In terms of the bigger picture, Sessle also wondered whether cold sensing might not only depend on odontoblasts, since the authors have shown that TRPC5, and TRPA1 and TRPM8 are also expressed in the tooth afferents.

 

“Many of those nerve fibers are actually getting into the dentinal tubules. So when a cold stimulus is applied to enamel or to dentin, it could be hypothesized that those nerve fibers would become activated first, before the odontoblast,” Sessle said. “Although unlikely, given its expression in odontoblasts, it is possible that the TRPC5 in odontoblasts might have no functional role at all, or they might play a functional role more in the later stages of cold sensitivity.”

 

The definitive experiment for documenting if TRPC5 (or other TRP receptors) in odontoblasts are crucial in dental cold sensitivity, Sessle noted, would be to record in situ the activity from TRPC5-expressing odontoblasts themselves, and ideally also dental nerve endings, to see if they are cold sensitive and if the sensitivity could be blocked by TRPC5 inhibitors (or other TRP inhibitors).
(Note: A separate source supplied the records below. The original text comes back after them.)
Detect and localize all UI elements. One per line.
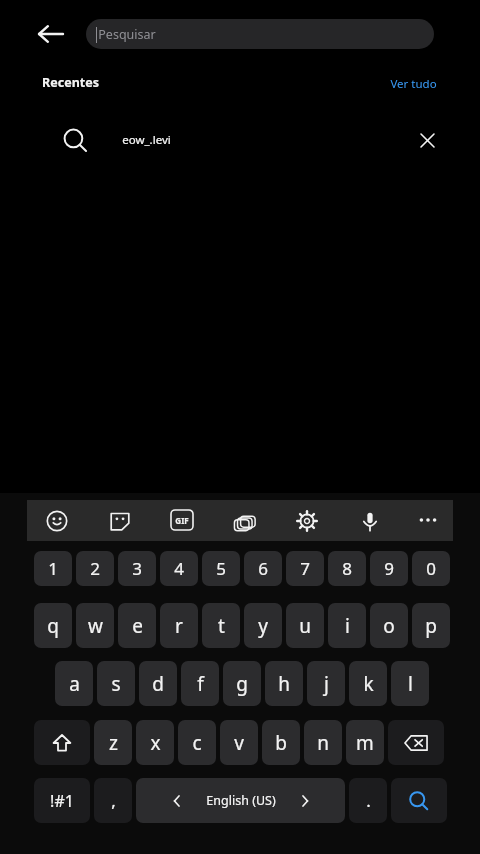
button[interactable]: 9 xyxy=(370,551,408,586)
staticText: 8 xyxy=(342,557,352,580)
button[interactable]: Remove xyxy=(410,123,444,157)
button[interactable]: q xyxy=(34,603,72,648)
button[interactable]: p xyxy=(412,603,450,648)
button[interactable]: m xyxy=(346,720,384,765)
button[interactable]: w xyxy=(76,603,114,648)
staticText: 6 xyxy=(258,557,268,580)
staticText: o xyxy=(383,613,395,639)
button[interactable]: 6 xyxy=(244,551,282,586)
button[interactable]: e xyxy=(118,603,156,648)
staticText: j xyxy=(324,671,329,697)
staticText: v xyxy=(234,730,244,756)
staticText: a xyxy=(69,671,80,697)
button[interactable]: 5 xyxy=(202,551,240,586)
staticText: f xyxy=(197,671,204,697)
staticText: 4 xyxy=(174,557,184,580)
button[interactable]: Backspace xyxy=(388,720,444,765)
staticText: 0 xyxy=(426,557,436,580)
staticText: p xyxy=(425,613,437,639)
button[interactable]: i xyxy=(328,603,366,648)
button[interactable]: 8 xyxy=(328,551,366,586)
button[interactable]: !#1 xyxy=(34,778,90,823)
button[interactable]: More options xyxy=(414,508,442,532)
staticText: e xyxy=(132,613,143,639)
button[interactable]: c xyxy=(178,720,216,765)
button[interactable]: k xyxy=(349,661,387,706)
button[interactable]: a xyxy=(55,661,93,706)
button[interactable]: Stickers xyxy=(106,507,134,535)
staticText: n xyxy=(317,730,329,756)
staticText: k xyxy=(363,671,374,697)
button[interactable]: f xyxy=(181,661,219,706)
button[interactable]: 0 xyxy=(412,551,450,586)
button[interactable]: Pesquisar xyxy=(86,19,434,49)
button[interactable]: 2 xyxy=(76,551,114,586)
staticText: h xyxy=(278,671,290,697)
button[interactable]: Emoji xyxy=(43,507,71,535)
staticText: l xyxy=(408,671,413,697)
button[interactable]: h xyxy=(265,661,303,706)
button[interactable]: z xyxy=(94,720,132,765)
button[interactable]: t xyxy=(202,603,240,648)
staticText: Ver tudo xyxy=(390,76,437,92)
staticText: 5 xyxy=(216,557,226,580)
button[interactable]: n xyxy=(304,720,342,765)
staticText: y xyxy=(258,613,268,639)
button[interactable]: r xyxy=(160,603,198,648)
button[interactable]: g xyxy=(223,661,261,706)
staticText: c xyxy=(192,730,202,756)
staticText: z xyxy=(109,730,118,756)
button[interactable]: Settings xyxy=(293,507,321,535)
button[interactable]: Voice input xyxy=(356,507,384,535)
button[interactable]: 1 xyxy=(34,551,72,586)
staticText: Recentes xyxy=(42,74,99,91)
button[interactable]: Keyboard layout xyxy=(231,507,259,535)
button[interactable]: l xyxy=(391,661,429,706)
staticText: r xyxy=(175,613,183,639)
button[interactable]: b xyxy=(262,720,300,765)
button[interactable]: eow_.levi xyxy=(0,118,480,162)
button[interactable]: 3 xyxy=(118,551,156,586)
button[interactable]: , xyxy=(94,778,132,823)
staticText: 7 xyxy=(300,557,310,580)
button[interactable]: j xyxy=(307,661,345,706)
staticText: d xyxy=(152,671,164,697)
button[interactable]: v xyxy=(220,720,258,765)
button[interactable]: 7 xyxy=(286,551,324,586)
button[interactable]: x xyxy=(136,720,174,765)
button[interactable]: GIF xyxy=(171,510,193,530)
staticText: x xyxy=(150,730,161,756)
button[interactable]: Back xyxy=(30,14,70,54)
staticText: , xyxy=(111,789,116,812)
staticText: s xyxy=(111,671,121,697)
button[interactable]: Shift xyxy=(34,720,90,765)
staticText: b xyxy=(275,730,287,756)
button[interactable]: Ver tudo xyxy=(390,76,437,92)
staticText: English (US) xyxy=(206,792,276,809)
staticText: m xyxy=(356,730,374,756)
staticText: eow_.levi xyxy=(122,132,171,148)
staticText: 3 xyxy=(132,557,142,580)
staticText: u xyxy=(299,613,311,639)
staticText: t xyxy=(218,613,225,639)
staticText: 9 xyxy=(384,557,394,580)
staticText: q xyxy=(47,613,59,639)
staticText: Pesquisar xyxy=(98,26,156,43)
staticText: w xyxy=(88,613,103,639)
staticText: . xyxy=(366,789,371,812)
button[interactable]: . xyxy=(349,778,387,823)
button[interactable]: s xyxy=(97,661,135,706)
button[interactable]: 4 xyxy=(160,551,198,586)
staticText: 2 xyxy=(90,557,100,580)
staticText: GIF xyxy=(175,515,189,526)
staticText: i xyxy=(345,613,350,639)
button[interactable]: English (US) xyxy=(136,778,345,823)
button[interactable]: y xyxy=(244,603,282,648)
button[interactable]: d xyxy=(139,661,177,706)
staticText: g xyxy=(236,671,248,697)
button[interactable]: o xyxy=(370,603,408,648)
button[interactable]: u xyxy=(286,603,324,648)
staticText: !#1 xyxy=(50,790,74,812)
staticText: 1 xyxy=(48,557,58,580)
button[interactable]: Search xyxy=(391,778,447,823)
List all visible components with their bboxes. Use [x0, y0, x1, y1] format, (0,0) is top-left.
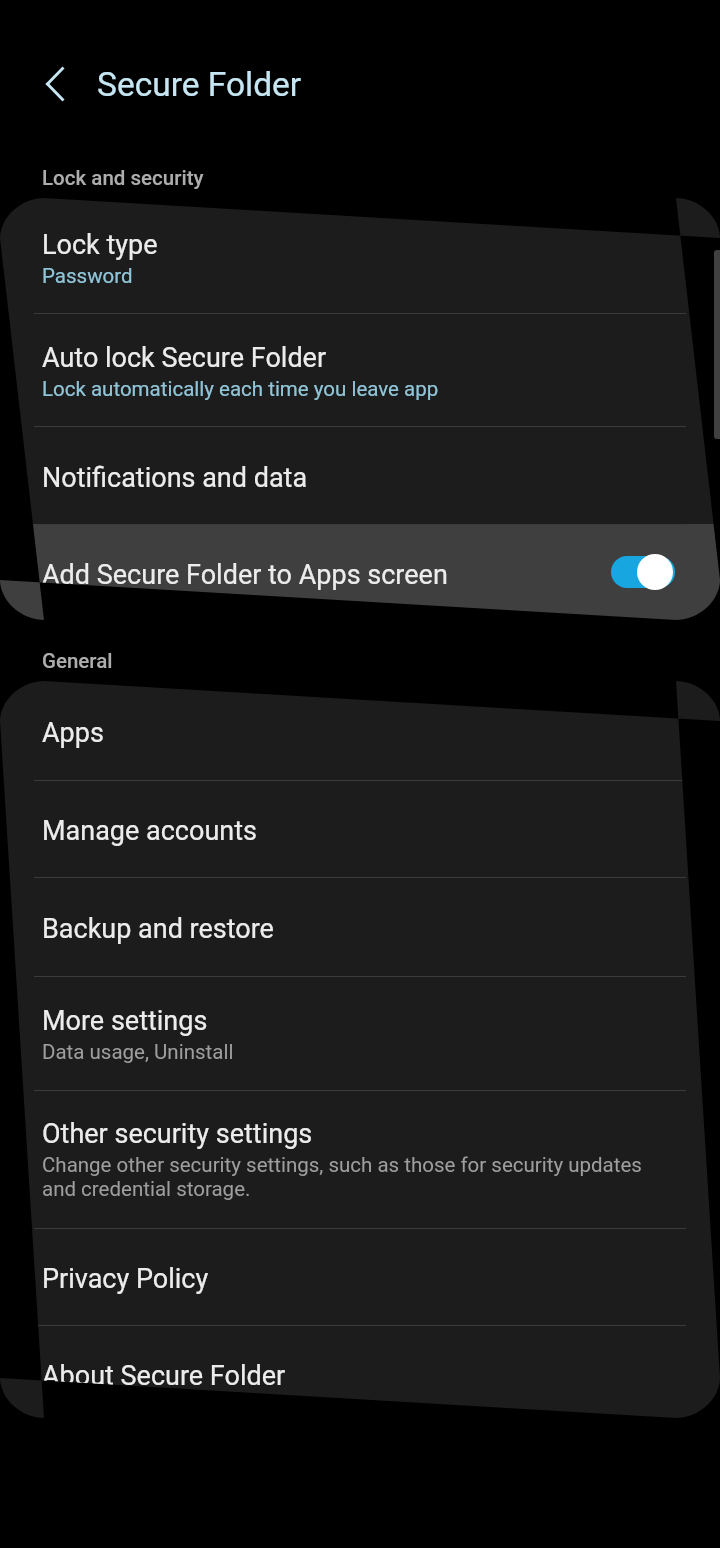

But it is technically challenging to record from these cells in situ because of their close proximity to dentin; this difficulty is something that has “plagued this field for decades,” he said.

 

Finally, Sessle noted that even if odontoblasts do prove to be the primary cold sensors, exactly how they would activate nerve fibers is unclear. The recent literature on this topic points to several mediators released from odontoblasts, as well as TRP and other receptors on the nerve endings, as players in nociceptive processes in the tooth.

 

“These are challenging experiments,” said Sessle. “I'm not trying to minimize their difficulty, but these are important issues and questions to address, if you really want to nail down exactly how, in this case, cold activates the afferents. I am hoping that this team of talented investigators will build upon their exciting new findings and use their extensive array of multidisciplinary skills to overcome the technical challenges and clarify exactly how the nerve endings are activated, and the role of odontoblasts, TRPC5, and other processes in the activation.”

 

Despite the open questions, the authors say their results show that researchers must expand their view of cold sensing in teeth.

 

“Probably our view on dental nociception was blinded or blurred so far because we always thought it’s the nerves" that matter, said Zimmermann. “The odontoblast could really be a primary sensory cell for nociception.”

 

Neil Andrews is a science journalist and executive editor of PRF.

 

Featured image: TRPC5 (green) in tight association with sensory nerves (red, ßIII-tubulin), from TRPC5 reporter mouse molar tooth. From Bernal et al. Sci Adv. 2021 Mar 26;7(13):eabf5567.